E como se todos os meus problemas não fossem suficientes, minha mãe estava a caminho. Aquele era, sem dúvida, um dos meus piores pesadelos. O padre disse algumas palavras que não ouvi, me sentia de tal forma entorpecida que não conseguia sequer chorar, olhava tudo á minha volta como se a qualquer momento fosse acordar na minha cama e descobrir que tudo aquilo era um sonho ruim, meu coração batia tão lentamente que eu chegava a pensar pararia a qualquer momento, olhava as pessoas ali, eram mais ou menos trinta, mas não conseguia ver ninguém de verdade, tudo que povoava a minha mente era a imagem do meu pai, o quarto, a mensagem a sangue na parede, o caos e aquele monstro. O caixão foi baixando lentamente dentro da cova, mas a imagem não fazia sentido para mim, pessoas jogaram flores lá dentro, a areia começou a ser colocada, era uma sepultura simples feita no sítio dos meus falecidos avós, mais especificamente no cemitério desse sítio, uma vez que não tinha dinheiro para pagar a sepultura e era vontade dele ser enterrado onde os pais foram. Uma cruz de madeira, bem simples, com o nome dele pintado com tinta azul foi posta no lugar, coroas de flores colocadas sobre a areia úmida e as pessoas passando e tocando em meu ombro, falando coisas que eu não ouvia, indo embora quando eu mal podia sentir meus músculos.
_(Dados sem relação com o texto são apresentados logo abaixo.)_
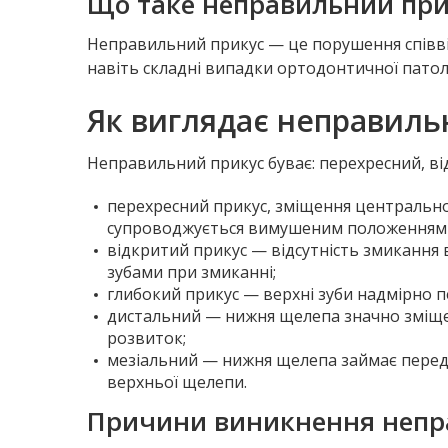
Що таке неправильний при
Неправильний прикус — це порушення співвід
навіть складні випадки ортодонтичної патол
Як виглядає неправиль
Неправильний прикус буває: перехресний, ві
перехресний прикус, зміщення центральної 
супроводжується вимушеним положенням 
відкритий прикус — відсутність змикання ве
зубами при змиканні;
глибокий прикус — верхні зуби надмірно 
дистальний — нижня щелепа значно зміщен
розвиток;
мезіальний — нижня щелепа займає передн
верхньої щелепи.
Причини виникнення непр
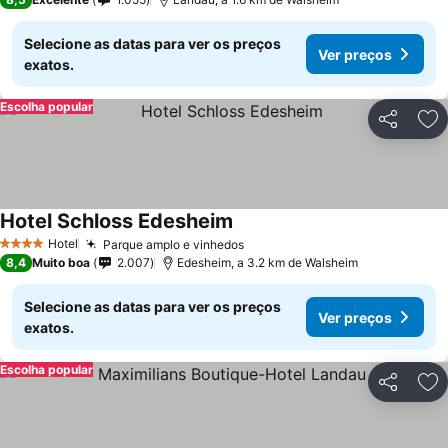
Selecione as datas para ver os preços
Ver preços
exatos.
Escolha popular
Partilhar
Ad
Hotel Schloss Edesheim
Ver preços
Hotel
Parque amplo e vinhedos
Ver preços
4 Estrelas
8,4
Muito boa
2.007
Edesheim, a 3.2 km de Walsheim
Selecione as datas para ver os preços
Ver preços
exatos.
Escolha popular
Partilhar
Ad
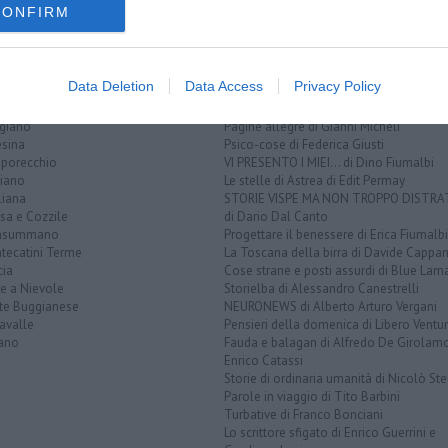
rviste
QUI BLOG
CONFIRM
nion Leader
Incontri d'arte di Riccardo Ferrucci
rese & Professioni
Racconti della domenica di Marco Celat
grammazione Cinema
Disincantato di Adolfo Santoro
Sorridendo di Nicola Belcari
Data Deletion
Data Access
Privacy Policy
Vignaioli e vini di Nadio Stronchi
MUNI
Le pregiate penne di Pierantonio Pardi
giano
Pagine allegre di Gianni Micheli
esina
Psico-cose di Federica Giusti
porecchio
VI PRESENTO I MIEI... di Dino Fiumalbi
ciano
Le stelle di Astrea di Edit Permay
liana
STORIE VISPE MA NON TROPPO DISTR
sa e Cozzile
di Dario Dal Canto
nsummano
Progettare il benessere di Erica Fiumalbi
tecatini Terme
La Toscana della birra di Davide Cappan
cia
Cose strane e posti assurdi di Blue Lam
e a Nievole
Storielba di Alessandro Canestrelli
te Buggianese
NEURONEWS di Alberto Arturo Vergani
avalle
Pensieri della domenica di Libero Ventur
ano
Fauda e balagan di Alfredo De Girolam
Enrico Catassi
Storie di ordinaria umanità di Nicolò Ste
Parole in viaggio di Tito Barbini
Turbative di Franco Bonciani
Lo scrittore sfigato di Enrico Guerrini e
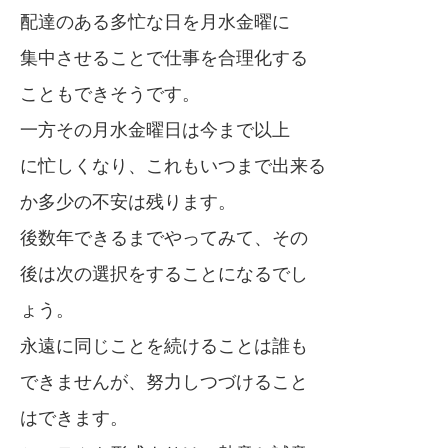
配達のある多忙な日を月水金曜に
集中させることで仕事を合理化する
こともできそうです。
一方その月水金曜日は今まで以上
に忙しくなり、これもいつまで出来る
か多少の不安は残ります。
後数年できるまでやってみて、その
後は次の選択をすることになるでし
ょう。
永遠に同じことを続けることは誰も
できませんが、努力しつづけること
はできます。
— Ana? — A voz de Juliana sobrepôs-se ao meu estado de letargia. — Vamos pra casa, você precisa descansar.

— Não quero ir pra casa. — Balbuciei como se as palavras se escolhessem sozinhas. — Não tenho casa.

— Ana... — A pena na voz de Juliana me fez sentir pior. Sentia-me tão fraca e cansada como se o mundo tivesse se tornado um teste de matemática e eu não tivesse visto nenhuma aula. — Pode ficar comigo, sabe disso.

Não respondi. Meus olhos continuavam fixos no túmulo recém cheio, na cruz torta de madeira que se mesclavam em minha mente com as palavras de Fernando na noite anterior quando todo o meu mundinho particular desmoronou diante de mim e não sabia o que fazer ou para onde fugir. "Tem ideia do que é um ritual de crucifixão? É o tipo de dor inimaginável para um ser humano. Agonizar durante três horas com pregos enfiados no seu corpo em uma madeira que te corta a pele e tudo que te dão pra beber é vinagre." As imagens iam se formando na minha cabeça, eu observava o homem pregado ali, um banho de sangue caindo das suas feridas abertas, pregos enterrados em sua carne, sozinho, ferido... o dedo de Fernando passou pelo meu rosto com delicadeza e foi só então que percebi estar chorando.